=== Section Start ===
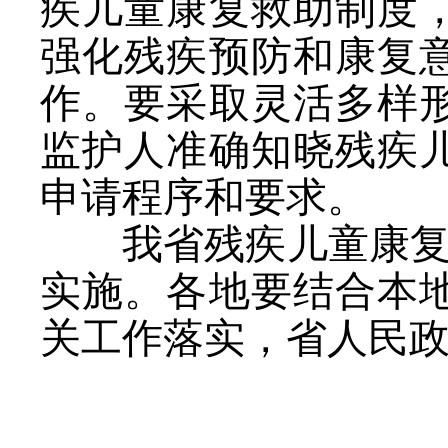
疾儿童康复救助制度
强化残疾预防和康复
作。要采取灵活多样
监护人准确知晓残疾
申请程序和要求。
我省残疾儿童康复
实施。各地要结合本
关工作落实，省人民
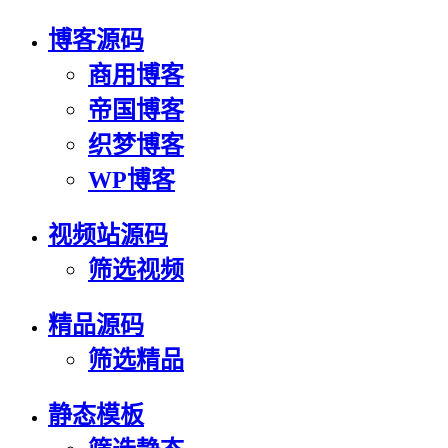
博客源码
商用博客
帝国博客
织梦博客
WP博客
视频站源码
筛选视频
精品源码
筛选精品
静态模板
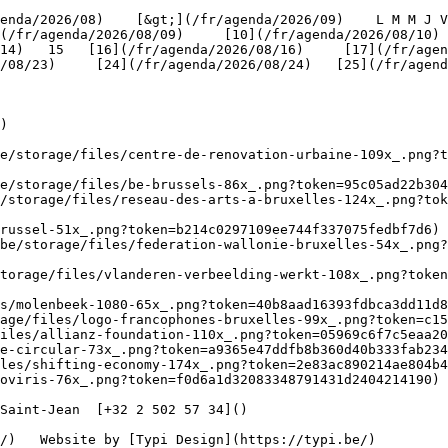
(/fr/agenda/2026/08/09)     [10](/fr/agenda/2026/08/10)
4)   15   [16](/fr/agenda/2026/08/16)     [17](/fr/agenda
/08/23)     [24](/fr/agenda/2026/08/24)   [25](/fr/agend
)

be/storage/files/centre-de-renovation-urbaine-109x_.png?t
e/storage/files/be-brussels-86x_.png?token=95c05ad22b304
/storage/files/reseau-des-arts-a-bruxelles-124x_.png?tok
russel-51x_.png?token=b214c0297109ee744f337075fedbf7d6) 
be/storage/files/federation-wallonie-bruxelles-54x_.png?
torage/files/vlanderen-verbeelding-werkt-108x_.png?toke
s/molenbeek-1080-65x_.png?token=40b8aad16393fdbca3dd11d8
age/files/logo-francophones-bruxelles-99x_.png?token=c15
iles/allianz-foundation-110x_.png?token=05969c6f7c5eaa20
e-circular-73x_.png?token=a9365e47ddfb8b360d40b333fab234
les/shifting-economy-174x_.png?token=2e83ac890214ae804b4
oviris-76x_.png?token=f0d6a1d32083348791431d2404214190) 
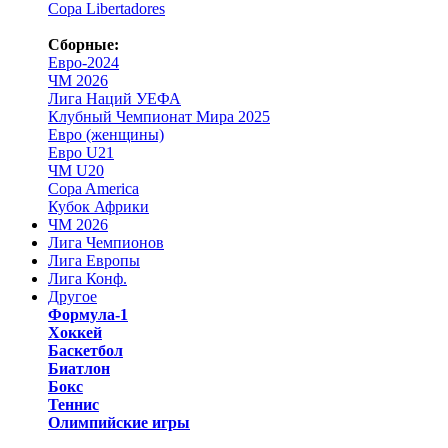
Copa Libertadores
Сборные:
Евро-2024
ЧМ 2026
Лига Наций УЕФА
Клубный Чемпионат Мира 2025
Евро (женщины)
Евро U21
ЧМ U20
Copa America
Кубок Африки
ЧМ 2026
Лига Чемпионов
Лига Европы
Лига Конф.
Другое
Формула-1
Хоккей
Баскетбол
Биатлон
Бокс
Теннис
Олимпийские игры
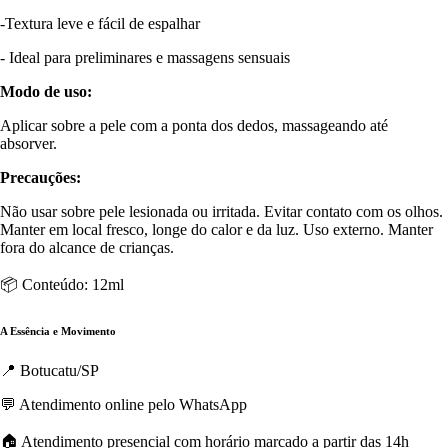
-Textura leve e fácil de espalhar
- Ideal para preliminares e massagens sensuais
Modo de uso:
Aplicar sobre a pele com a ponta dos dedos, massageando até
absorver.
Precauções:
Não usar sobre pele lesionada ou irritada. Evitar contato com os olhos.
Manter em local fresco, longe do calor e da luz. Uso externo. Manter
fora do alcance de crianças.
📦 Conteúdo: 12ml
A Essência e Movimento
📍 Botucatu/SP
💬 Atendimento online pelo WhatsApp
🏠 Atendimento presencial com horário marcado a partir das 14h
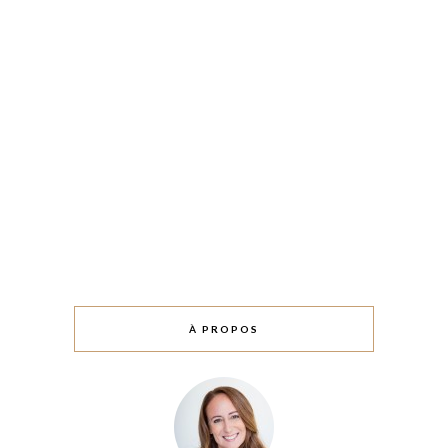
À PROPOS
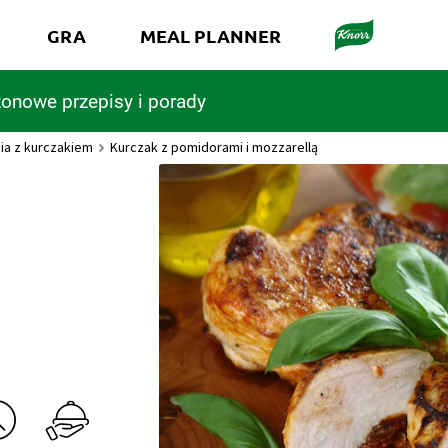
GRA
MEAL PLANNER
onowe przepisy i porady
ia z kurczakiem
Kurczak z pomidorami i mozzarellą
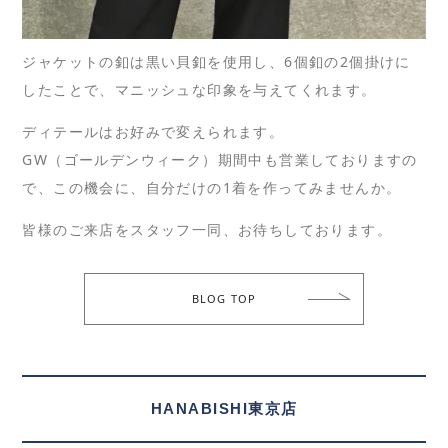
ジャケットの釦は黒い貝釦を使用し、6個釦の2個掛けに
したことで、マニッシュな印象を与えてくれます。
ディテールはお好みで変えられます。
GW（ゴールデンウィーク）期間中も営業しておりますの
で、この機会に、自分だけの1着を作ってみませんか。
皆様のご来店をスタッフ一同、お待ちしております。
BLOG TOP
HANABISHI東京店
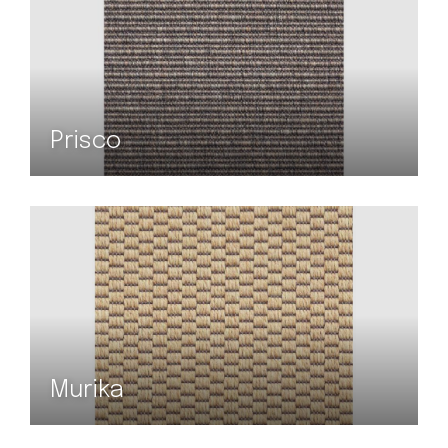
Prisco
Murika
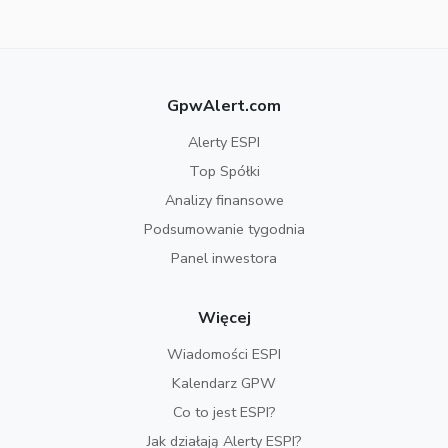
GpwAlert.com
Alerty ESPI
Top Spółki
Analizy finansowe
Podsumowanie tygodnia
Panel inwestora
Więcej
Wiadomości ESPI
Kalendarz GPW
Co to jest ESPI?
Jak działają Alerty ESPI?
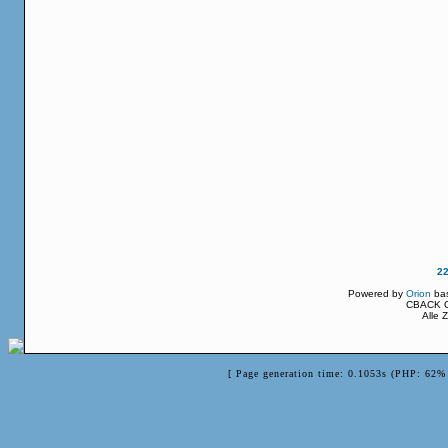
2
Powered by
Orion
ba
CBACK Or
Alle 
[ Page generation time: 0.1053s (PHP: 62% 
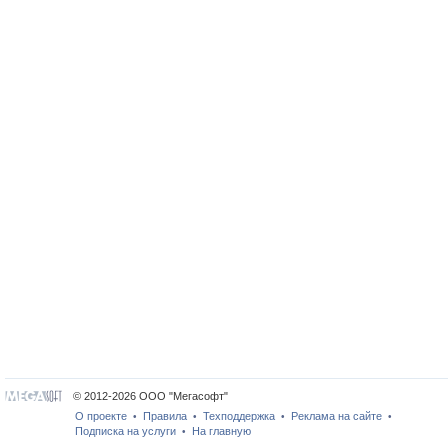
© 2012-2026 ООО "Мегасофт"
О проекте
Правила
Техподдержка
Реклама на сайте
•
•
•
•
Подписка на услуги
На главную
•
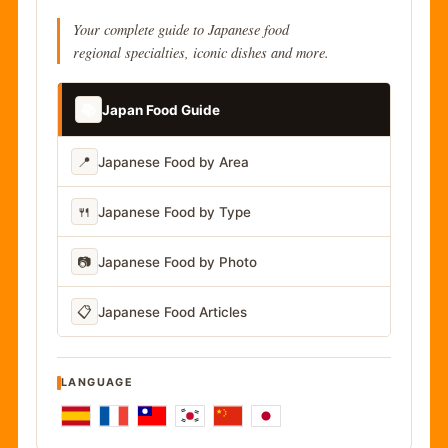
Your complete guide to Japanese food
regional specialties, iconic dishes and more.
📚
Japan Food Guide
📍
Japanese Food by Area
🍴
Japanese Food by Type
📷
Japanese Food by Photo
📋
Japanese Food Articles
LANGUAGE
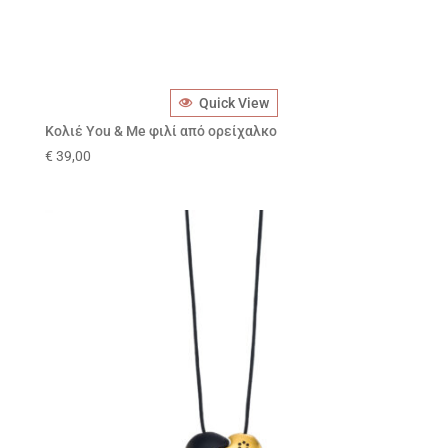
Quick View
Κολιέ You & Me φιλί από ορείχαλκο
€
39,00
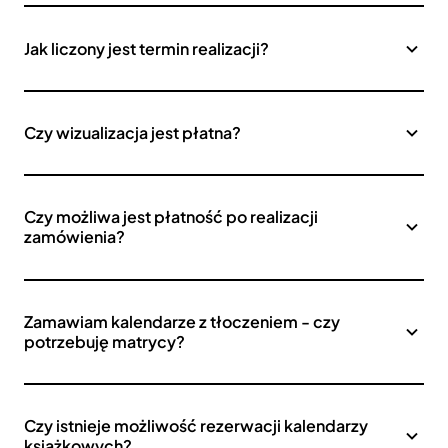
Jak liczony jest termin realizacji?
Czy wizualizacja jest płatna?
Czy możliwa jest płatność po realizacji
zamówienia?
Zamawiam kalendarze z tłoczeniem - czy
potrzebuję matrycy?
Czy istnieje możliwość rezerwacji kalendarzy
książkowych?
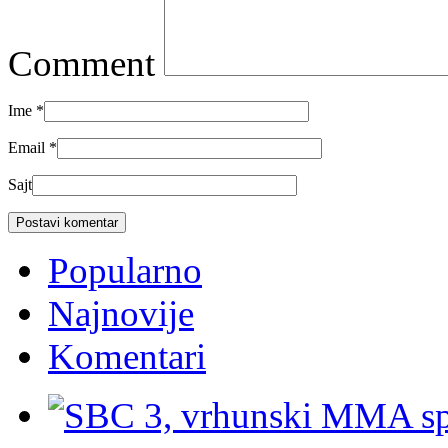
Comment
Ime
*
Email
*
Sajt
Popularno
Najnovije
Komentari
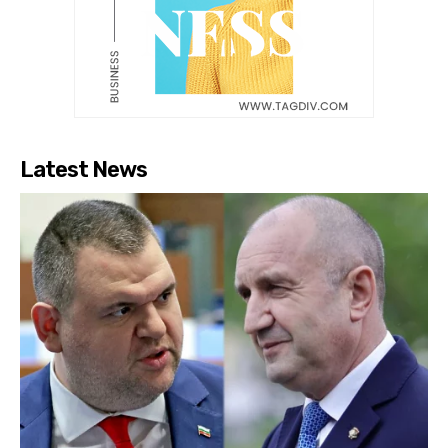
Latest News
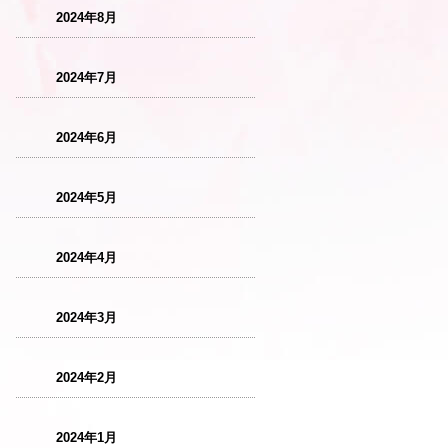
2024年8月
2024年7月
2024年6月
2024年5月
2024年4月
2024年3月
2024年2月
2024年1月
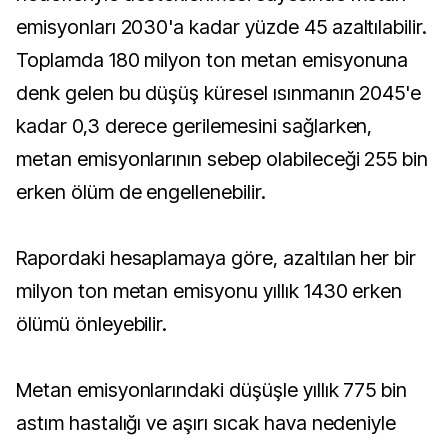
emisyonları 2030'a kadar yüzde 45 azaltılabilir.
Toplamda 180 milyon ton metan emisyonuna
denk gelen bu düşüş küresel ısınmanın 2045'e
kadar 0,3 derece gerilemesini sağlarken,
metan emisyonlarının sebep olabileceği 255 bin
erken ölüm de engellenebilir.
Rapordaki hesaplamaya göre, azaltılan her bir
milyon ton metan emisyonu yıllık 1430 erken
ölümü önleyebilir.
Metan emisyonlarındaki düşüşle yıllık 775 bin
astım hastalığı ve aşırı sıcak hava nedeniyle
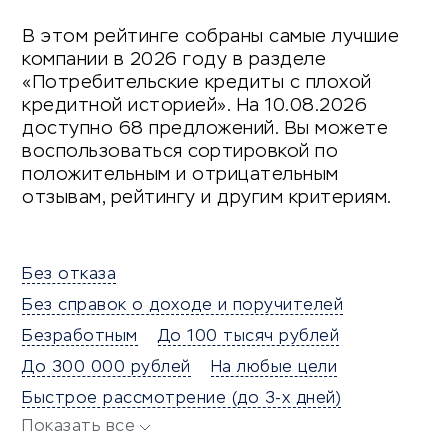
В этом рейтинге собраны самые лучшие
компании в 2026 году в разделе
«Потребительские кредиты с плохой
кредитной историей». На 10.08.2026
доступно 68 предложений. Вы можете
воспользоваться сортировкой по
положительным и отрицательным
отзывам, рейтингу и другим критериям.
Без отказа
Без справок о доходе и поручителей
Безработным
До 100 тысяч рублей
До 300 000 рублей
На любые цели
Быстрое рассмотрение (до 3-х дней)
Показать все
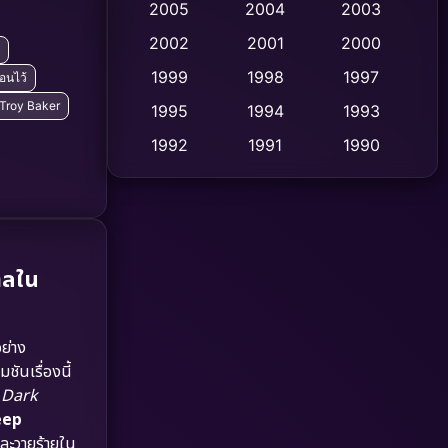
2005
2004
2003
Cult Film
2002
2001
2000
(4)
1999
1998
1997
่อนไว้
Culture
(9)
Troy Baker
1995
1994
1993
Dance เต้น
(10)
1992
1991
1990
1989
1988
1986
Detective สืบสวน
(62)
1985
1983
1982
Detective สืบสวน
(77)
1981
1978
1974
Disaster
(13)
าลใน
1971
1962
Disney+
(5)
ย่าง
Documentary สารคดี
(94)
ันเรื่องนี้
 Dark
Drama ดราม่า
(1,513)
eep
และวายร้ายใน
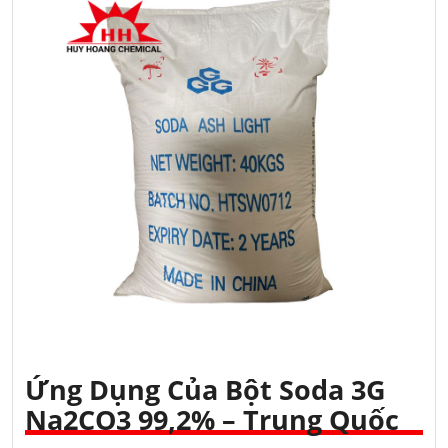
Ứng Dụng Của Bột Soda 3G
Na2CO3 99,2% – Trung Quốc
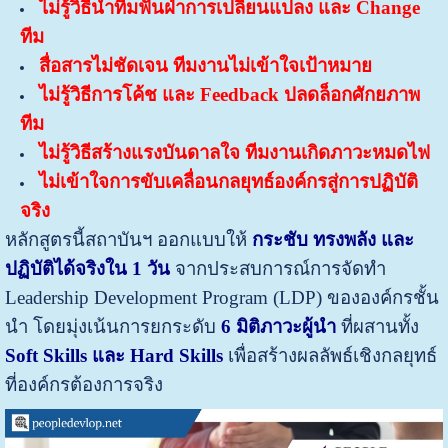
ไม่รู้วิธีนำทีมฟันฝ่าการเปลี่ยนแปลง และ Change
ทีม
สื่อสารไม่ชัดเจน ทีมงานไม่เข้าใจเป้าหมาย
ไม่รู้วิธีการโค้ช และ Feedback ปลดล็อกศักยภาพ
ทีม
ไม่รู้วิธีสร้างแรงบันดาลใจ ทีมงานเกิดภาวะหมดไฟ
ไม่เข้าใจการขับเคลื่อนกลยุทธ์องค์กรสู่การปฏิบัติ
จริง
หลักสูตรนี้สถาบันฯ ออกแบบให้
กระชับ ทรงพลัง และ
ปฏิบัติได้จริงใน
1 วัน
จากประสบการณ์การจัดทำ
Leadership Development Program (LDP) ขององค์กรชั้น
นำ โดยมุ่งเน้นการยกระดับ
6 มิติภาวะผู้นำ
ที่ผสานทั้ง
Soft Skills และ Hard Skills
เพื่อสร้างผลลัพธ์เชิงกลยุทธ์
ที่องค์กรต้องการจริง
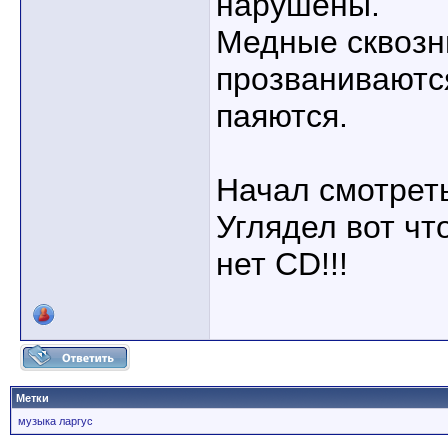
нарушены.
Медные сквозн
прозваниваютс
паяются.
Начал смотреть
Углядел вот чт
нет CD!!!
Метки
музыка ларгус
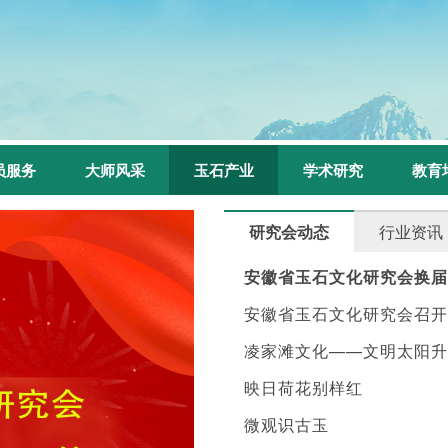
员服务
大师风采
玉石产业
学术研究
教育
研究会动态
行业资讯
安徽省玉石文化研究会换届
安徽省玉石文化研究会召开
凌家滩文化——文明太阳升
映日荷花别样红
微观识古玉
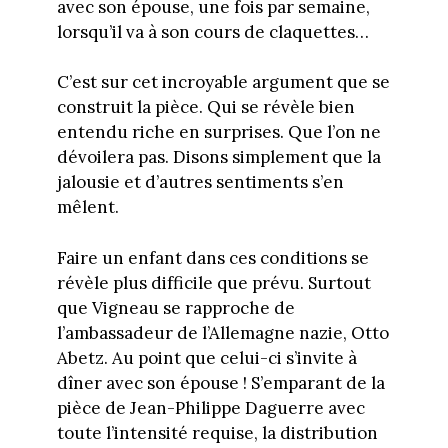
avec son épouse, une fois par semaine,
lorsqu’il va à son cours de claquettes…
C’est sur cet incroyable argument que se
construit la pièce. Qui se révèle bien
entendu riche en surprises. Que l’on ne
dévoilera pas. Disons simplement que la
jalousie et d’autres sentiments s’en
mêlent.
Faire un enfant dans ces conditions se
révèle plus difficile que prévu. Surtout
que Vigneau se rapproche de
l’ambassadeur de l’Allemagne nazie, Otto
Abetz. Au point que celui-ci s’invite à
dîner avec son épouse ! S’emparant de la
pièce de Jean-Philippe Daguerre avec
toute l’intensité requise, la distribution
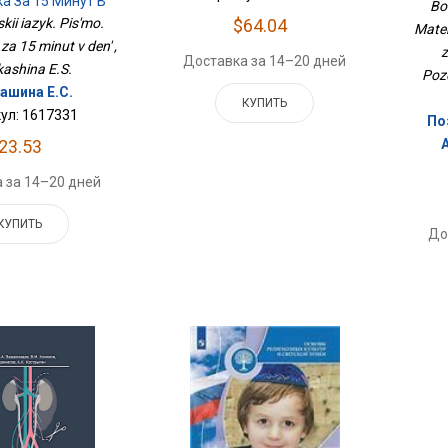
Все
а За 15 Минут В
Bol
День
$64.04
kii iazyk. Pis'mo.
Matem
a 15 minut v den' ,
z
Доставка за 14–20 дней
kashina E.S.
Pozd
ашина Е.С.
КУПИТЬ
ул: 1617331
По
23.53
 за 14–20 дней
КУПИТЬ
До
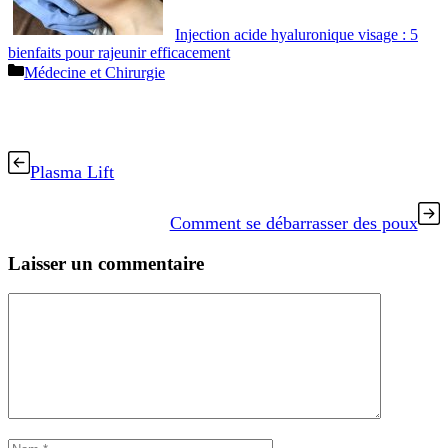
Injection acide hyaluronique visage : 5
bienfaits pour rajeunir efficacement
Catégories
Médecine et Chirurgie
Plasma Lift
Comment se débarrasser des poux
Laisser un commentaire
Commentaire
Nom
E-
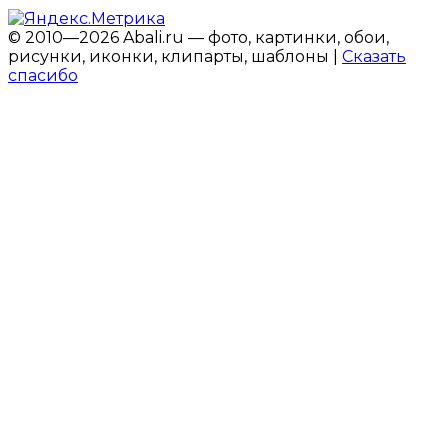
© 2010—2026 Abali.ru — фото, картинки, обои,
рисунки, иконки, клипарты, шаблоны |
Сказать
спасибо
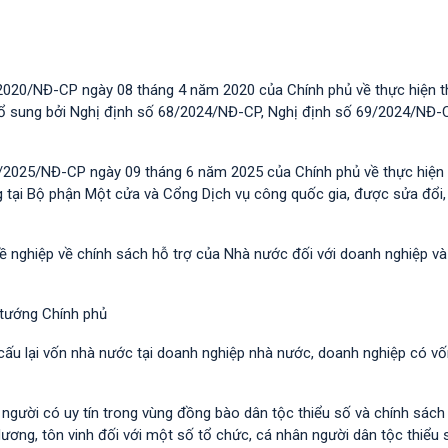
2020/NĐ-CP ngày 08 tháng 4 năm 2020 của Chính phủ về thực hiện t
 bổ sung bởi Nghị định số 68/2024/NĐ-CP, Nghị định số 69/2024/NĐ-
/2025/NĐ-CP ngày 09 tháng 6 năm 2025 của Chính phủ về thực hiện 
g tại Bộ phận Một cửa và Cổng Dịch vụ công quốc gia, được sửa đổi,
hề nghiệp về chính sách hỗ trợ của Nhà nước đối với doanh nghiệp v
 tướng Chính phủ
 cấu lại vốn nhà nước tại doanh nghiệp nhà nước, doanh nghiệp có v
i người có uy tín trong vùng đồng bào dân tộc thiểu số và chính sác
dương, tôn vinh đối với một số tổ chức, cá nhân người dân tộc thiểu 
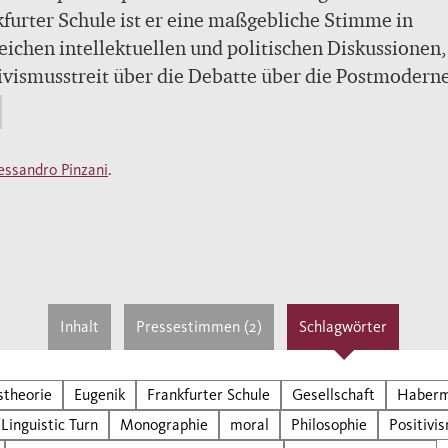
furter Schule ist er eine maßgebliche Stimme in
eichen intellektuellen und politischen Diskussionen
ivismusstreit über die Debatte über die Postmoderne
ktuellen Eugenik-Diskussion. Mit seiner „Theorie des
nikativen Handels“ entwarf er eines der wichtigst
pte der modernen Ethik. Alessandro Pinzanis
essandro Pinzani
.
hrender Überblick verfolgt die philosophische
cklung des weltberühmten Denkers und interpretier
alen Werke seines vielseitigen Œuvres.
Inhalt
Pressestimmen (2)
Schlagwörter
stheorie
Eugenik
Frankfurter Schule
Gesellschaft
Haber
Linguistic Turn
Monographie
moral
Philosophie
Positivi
=== Section End ===
What to do: Wherever the word "Alerty" turns up in the records above, copy the line that holds it.

Written solution:
Alerty ESPI
Jak działają Alerty ESPI?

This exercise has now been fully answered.